*WORK INSTRUCTION:*
Say how many lines in the records hold "الأطعمة". Nothing but the number should be given.

▼▼▼

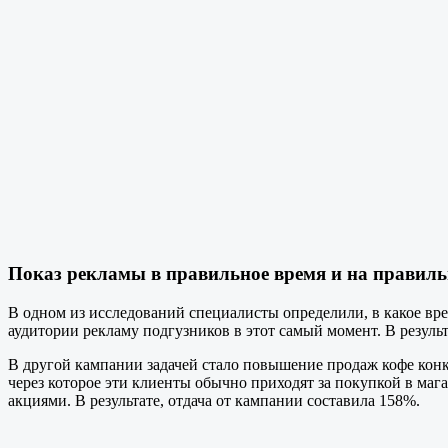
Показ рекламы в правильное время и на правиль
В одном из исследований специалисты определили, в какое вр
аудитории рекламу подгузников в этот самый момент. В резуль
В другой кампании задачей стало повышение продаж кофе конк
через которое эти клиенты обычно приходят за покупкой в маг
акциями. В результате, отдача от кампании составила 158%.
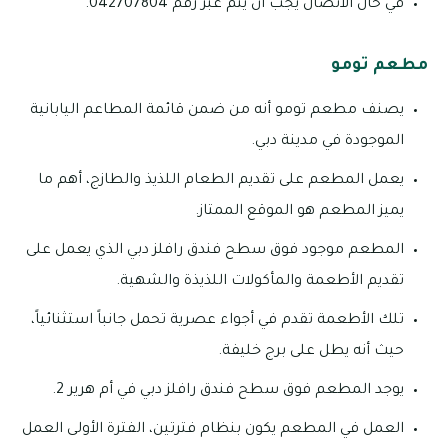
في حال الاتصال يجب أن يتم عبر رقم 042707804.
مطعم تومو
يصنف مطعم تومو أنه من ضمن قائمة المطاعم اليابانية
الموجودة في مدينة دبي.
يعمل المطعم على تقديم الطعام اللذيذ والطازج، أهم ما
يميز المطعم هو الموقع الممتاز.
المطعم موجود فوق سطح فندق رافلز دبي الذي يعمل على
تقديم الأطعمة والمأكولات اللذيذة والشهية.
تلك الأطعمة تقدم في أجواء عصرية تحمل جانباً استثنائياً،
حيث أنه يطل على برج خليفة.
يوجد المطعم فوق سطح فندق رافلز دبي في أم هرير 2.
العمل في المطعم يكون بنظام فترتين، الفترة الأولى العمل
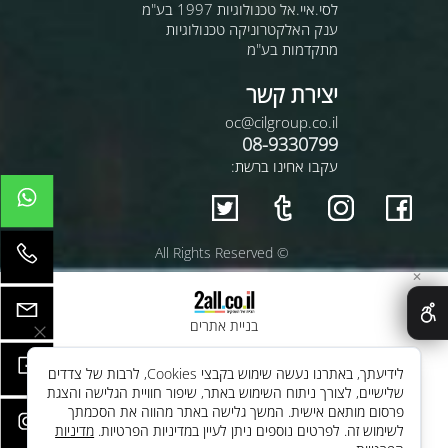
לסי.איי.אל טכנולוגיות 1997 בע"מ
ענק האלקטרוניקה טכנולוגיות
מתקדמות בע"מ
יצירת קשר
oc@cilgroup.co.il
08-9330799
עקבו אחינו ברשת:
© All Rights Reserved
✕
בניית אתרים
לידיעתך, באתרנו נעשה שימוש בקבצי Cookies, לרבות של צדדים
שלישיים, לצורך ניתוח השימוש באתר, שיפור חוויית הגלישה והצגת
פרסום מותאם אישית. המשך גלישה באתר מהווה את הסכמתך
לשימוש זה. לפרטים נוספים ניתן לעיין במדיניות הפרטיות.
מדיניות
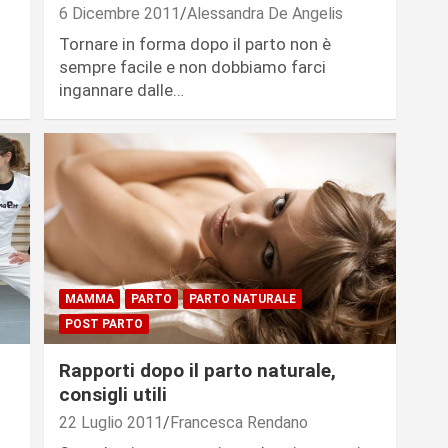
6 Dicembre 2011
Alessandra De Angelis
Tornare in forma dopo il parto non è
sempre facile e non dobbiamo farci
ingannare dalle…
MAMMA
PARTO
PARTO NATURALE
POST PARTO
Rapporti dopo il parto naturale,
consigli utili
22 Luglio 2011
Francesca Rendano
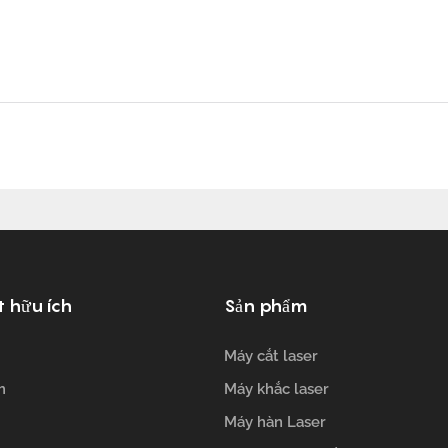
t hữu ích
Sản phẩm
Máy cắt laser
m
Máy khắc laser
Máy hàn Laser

▲▲▲
▼▼▼

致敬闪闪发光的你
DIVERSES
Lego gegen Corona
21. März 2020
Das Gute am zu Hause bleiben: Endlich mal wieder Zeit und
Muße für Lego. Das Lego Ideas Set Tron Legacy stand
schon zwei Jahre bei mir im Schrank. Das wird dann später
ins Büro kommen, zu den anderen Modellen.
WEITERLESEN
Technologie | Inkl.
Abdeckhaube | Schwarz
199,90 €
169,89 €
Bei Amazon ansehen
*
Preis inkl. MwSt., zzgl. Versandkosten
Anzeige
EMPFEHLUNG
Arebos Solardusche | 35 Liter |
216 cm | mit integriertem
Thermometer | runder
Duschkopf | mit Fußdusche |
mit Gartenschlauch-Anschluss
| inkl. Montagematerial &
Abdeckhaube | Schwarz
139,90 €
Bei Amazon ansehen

▲▲▲

*SOLUTION:*
2